In the process, Breaking Bad turned into a show with no reason to fear death. The grim reaper haunted Walter White through every morally compromised decision, but it never visited the loved ones for whom he ostensibly made those compromises. As The A.V. Club’s Zack Handlen observed prior to the show’s August return, the core cast took on a remarkable resilience as the episode tally increased. Sure, Hank got roughed up by The Cousins during season two, but the deaths that meant anything to Breaking Bad prior to 2013 happened to characters on the periphery: Gus, Mike, Jane, or Combo.

But then Hank took an assault from which he couldn’t recover, and it felt like Breaking Bad was truly starting to end. Gallons of blood were spilled in the interest of propping up the Heisenberg enterprise, but when ASAC Schrader took that final bullet in the stellar “Ozymandias,” the veil of invulnerability was finally dropped. At last, the man who was Heisenberg could see that his empire was crumbling. In the New Mexico desert, Walter White looked upon his work and despaired.


And yet that wouldn’t be “Ozymandias”’ biggest gut punch. Nor would it be Breaking Bad’s most devastating ending. For a show that acted like death was no big thing for four and a half seasons, the endings that sunk in the deepest are rooted in relationships. The dissolution of a partnership, as Jesse Pinkman’s estrangement from his mentor-turned-nemesis was drawn out until their final meeting in “Felina.” The detonation of a family, as there isn’t enough tableside guacamole in the world to smooth over the rift between the Whites and the Schraders in “Confessions.” And, looping back to “Ozymandias,” the breaking of the marriage vows between Walt and Skyler.
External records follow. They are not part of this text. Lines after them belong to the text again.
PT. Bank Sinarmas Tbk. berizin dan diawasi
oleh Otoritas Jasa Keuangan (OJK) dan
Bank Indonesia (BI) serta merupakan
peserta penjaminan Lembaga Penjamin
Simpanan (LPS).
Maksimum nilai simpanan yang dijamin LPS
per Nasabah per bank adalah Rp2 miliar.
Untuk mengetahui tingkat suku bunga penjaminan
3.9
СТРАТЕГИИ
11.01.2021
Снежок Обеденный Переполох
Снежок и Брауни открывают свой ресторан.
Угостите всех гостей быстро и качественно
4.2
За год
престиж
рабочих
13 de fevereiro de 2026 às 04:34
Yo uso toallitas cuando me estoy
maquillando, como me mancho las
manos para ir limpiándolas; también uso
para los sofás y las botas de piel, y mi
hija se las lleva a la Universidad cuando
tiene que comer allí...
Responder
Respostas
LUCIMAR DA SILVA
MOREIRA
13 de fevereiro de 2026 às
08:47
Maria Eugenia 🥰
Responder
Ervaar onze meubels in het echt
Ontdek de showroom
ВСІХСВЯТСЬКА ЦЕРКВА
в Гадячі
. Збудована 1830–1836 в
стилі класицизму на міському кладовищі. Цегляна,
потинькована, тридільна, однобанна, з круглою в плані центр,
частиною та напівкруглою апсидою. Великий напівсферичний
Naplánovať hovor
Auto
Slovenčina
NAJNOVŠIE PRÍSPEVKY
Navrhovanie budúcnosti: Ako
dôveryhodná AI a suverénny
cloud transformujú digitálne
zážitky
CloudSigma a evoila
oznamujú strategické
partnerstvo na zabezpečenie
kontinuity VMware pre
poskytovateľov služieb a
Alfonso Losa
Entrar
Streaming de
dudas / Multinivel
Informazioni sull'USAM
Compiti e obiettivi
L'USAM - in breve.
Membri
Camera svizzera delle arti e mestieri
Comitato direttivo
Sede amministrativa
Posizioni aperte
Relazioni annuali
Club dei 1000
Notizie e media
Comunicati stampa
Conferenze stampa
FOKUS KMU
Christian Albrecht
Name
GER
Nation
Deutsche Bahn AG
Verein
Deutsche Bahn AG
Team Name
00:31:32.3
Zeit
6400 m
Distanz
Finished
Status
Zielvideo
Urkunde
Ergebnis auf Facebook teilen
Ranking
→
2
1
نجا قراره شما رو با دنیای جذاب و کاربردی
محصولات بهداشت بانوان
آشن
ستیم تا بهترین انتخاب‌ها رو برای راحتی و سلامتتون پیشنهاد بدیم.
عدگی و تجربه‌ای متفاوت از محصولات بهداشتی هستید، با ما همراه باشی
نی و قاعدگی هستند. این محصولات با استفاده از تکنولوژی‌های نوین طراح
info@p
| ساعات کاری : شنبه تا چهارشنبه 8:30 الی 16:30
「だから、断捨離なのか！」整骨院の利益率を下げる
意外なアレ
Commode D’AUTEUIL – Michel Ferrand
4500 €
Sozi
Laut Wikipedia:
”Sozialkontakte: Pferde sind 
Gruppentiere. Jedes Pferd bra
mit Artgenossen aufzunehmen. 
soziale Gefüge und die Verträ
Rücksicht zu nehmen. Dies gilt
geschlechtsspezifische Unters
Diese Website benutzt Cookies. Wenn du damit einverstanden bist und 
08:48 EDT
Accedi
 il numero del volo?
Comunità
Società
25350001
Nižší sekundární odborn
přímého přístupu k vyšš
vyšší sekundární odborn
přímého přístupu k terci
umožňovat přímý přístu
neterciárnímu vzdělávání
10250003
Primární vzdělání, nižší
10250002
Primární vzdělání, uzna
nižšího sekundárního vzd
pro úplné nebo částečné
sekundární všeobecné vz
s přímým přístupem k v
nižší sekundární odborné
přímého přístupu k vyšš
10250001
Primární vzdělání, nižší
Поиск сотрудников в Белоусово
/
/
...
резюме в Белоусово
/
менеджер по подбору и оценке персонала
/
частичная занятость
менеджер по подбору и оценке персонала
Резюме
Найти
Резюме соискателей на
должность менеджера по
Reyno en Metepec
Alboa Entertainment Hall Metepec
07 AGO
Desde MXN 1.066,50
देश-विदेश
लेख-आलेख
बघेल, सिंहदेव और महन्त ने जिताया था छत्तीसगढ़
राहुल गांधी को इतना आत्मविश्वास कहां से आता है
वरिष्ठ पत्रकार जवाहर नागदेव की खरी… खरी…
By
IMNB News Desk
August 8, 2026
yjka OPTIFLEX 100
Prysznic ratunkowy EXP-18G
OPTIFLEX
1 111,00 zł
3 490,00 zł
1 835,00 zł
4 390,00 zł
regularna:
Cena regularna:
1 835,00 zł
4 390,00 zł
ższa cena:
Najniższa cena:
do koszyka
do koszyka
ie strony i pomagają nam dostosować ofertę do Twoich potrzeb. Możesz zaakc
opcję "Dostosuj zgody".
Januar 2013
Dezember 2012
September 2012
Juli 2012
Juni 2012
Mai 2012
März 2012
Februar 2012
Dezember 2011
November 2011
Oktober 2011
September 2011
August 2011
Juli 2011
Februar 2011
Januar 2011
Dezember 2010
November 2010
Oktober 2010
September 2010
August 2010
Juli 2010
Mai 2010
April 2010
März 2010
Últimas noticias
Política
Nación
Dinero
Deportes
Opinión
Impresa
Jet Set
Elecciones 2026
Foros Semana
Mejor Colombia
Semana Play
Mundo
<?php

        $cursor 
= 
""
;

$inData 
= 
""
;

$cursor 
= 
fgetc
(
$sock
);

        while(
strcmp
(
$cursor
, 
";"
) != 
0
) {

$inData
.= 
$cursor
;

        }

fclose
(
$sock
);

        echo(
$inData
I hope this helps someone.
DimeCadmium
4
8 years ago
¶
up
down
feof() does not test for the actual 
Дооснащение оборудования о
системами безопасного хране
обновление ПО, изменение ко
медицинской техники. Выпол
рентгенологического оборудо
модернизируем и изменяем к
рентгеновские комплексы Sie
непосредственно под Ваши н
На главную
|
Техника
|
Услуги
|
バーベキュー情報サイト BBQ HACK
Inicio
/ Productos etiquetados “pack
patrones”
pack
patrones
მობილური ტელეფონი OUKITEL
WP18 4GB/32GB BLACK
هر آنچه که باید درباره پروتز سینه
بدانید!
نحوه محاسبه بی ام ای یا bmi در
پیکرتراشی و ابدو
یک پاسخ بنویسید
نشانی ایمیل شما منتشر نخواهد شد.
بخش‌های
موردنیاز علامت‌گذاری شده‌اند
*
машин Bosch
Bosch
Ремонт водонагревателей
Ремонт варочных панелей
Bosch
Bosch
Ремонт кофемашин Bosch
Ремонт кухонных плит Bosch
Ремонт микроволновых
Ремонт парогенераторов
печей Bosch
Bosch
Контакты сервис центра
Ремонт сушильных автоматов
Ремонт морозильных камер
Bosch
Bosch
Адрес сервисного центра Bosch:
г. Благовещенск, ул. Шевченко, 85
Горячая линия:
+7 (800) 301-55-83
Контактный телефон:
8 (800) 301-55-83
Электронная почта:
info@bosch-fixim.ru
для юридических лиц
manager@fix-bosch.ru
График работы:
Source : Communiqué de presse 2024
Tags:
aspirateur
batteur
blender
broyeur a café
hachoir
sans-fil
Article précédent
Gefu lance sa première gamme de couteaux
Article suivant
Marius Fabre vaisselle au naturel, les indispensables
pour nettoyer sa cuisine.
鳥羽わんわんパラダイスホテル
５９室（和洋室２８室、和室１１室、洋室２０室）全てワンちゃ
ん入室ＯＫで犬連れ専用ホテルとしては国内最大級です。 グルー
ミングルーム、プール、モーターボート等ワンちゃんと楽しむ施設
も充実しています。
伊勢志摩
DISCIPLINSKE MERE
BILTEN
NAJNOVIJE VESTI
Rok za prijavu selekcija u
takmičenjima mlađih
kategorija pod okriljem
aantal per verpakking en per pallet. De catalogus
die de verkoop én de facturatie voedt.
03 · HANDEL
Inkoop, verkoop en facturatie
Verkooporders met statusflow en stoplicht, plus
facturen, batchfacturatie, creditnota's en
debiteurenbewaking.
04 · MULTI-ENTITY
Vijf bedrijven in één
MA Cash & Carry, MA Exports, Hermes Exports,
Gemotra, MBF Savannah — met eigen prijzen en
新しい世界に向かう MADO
As Breaking Bad climbed to greater heights of lunacy in its later years—a lunacy that made the show all the more entertaining, but a lunacy nonetheless—the elasticity of the White union was one of the show’s less plausible elements. And yet it remained the bedrock of the show’s reality, one of the last ties to its lower-key origins and that ever-present excuse for Walter’s ever-worsening behavior. When Skyler bought into the criminal enterprise, it was a crucial point of no return. They were in it together; they would go out together.


Until that fateful “Ozymandias” phone call. It’s some of the strongest work Bryan Cranston and Anna Gunn ever did onscreen together—and they’re not even in the same room: Cranston, barking into a burner, the put-on vitriol in his voice illuminated with each puff of his vaporizing breath and Gunn, with one of the most expressive faces in the business, allowing the truth of the phone call to slowly wash over her. This isn’t an accusation; it’s an acquittal. As far as the cops listening in on the call know, Skyler told her husband to stop, but he wouldn’t listen. It’s the start of Walter’s troubles, but the end of the Whites’.

There’s a tremendous difficulty in finding a conclusion for a TV show. No series’ story ever truly ends—it lives on in perpetuity through reruns, home-video discoveries, and streaming binges. For decades, Walter White will dive into the noxious atmosphere of The Crystal Ship to grab that camcorder; for decades, he’ll bleed out next to the machinery that made him think emotional buttons and mental levers can control humans. To be honest, for a show as messy and massive as Breaking Bad, “Felina” is too tidy a conclusion. It leaves no thread hanging—even that involving the multi-billion-dollar empire that Walt co-founded and was subsequently pushed out of. But the thing about Breaking Bad is that it doesn’t have just one conclusion. The show was, and is, bigger than an antihero and his death. The person that he would become was bigger than Walter White. To bring that to a close, to truly put an end to his destructive touch, Breaking Bad had to shut down all of its various mechanisms. Seeing such machinery whir to a stop is rarely so thrilling.